Uomini e donne, abbrutiti dallo sfruttamento nei campi, costrette a vivere in pessime condizioni.  Non conoscono in maniera appropriata il territorio. In quanto esterni non hanno “ereditato” la mappa generale dei rischi delle zone ( a conoscenza dei nativi) , specie del fiume.

La domenica dell’annegamento era giorno di pausa, dopo una settimana di intenso lavoro, quindi di gita alla ricerca di distensione. In agguato c’era la morte. Triste fatalità? Il Simeto, lungo i suoi 130 Km di percorso, non è proprio un fiume tranquillo.

In molti punti – compreso l’area del Ponte Barca – per gli eventuali bagnanti, il pericolo, l’insidia, il trabocchetto sono sempre potenzialmente presenti: mulinelli, improvvisi dislivelli delle acque, fondali fangosi simili a sabbie mobili, correnti non percettibili che si sviluppano improvvisamente attorno a grandi massi, con conseguente risucchio della persona. Rischi subdoli e mortali. In luoghi tra l’altro, date le consistenti estensioni, scarsamente frequentati. La ricerca di aiuto è vana.

Già nel settembre del 2013 un altro giovane romeno di 32 anni è morto annegato.

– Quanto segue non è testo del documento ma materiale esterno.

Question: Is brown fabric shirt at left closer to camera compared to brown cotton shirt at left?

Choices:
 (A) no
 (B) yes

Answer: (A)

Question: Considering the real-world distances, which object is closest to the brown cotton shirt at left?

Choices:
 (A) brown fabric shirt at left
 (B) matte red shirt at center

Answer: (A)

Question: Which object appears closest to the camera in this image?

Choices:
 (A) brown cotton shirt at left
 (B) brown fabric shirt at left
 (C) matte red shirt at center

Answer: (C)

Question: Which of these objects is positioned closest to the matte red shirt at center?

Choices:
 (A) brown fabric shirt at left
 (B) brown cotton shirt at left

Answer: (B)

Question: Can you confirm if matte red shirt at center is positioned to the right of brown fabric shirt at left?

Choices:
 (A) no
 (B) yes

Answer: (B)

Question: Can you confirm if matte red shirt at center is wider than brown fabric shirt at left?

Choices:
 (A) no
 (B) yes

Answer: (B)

Il drammatico avvenimento impone a tutte le strutture istituzionali ( Comuni, Regione, Asl…. e Corpi di vigilanza correlati) preposte alla gestione, al controllo, alla prevenzione dei rischi nei territori interessati al percorso del Simeto,  l’assunzione di articolate ed incisive misure idonee a  scongiurare ulteriori affogamenti nelle acque del fiume.

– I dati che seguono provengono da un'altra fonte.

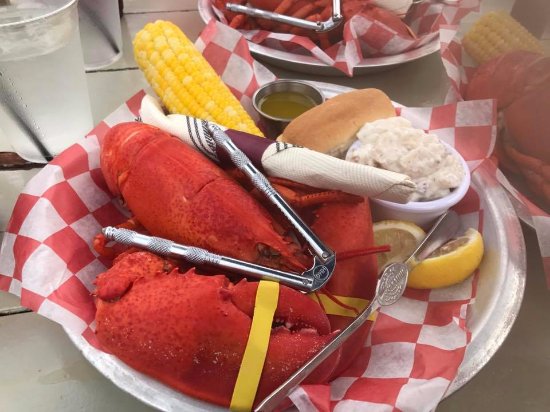 What are the coordinates of `glass` in the screenshot? It's located at (57, 103). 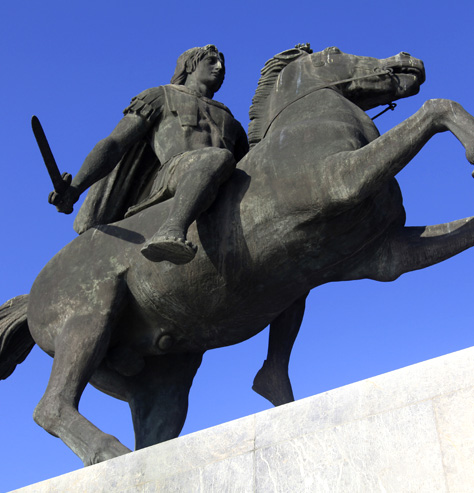 Locate an element on the screen. The image size is (474, 493). right front leg of horse statue is located at coordinates (408, 140).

E’ necessario quindi concretizzare con la massima urgenza tutte le iniziative informative e di formazione per sensibilizzare i cittadini e gli immigrati dei grandi rischi in essere, con la resa operativa di tutti gli strumenti di divulgazione:  manifesti nelle aree abitative dove lavorano e risiedono gli immigrati  e nelle zone limitrofe al fiume, posizionamento di ben visibili cartelli e segnalazioni di vario genere all’inizio delle vie d’accesso per richiamare l’attenzione, in diverse lingue. Si deve tracciare una vera e propria mappa dei rischi del fiume Simeto, attuando una  pressante “catena informativa”, coinvolgendo le strutture associative degli immigratipresenti nella provincia di Catania e le associazioni che operano a supporto dei migranti, contro il loro sfruttamento.

Mai più vite perdute, annegate nel Simeto!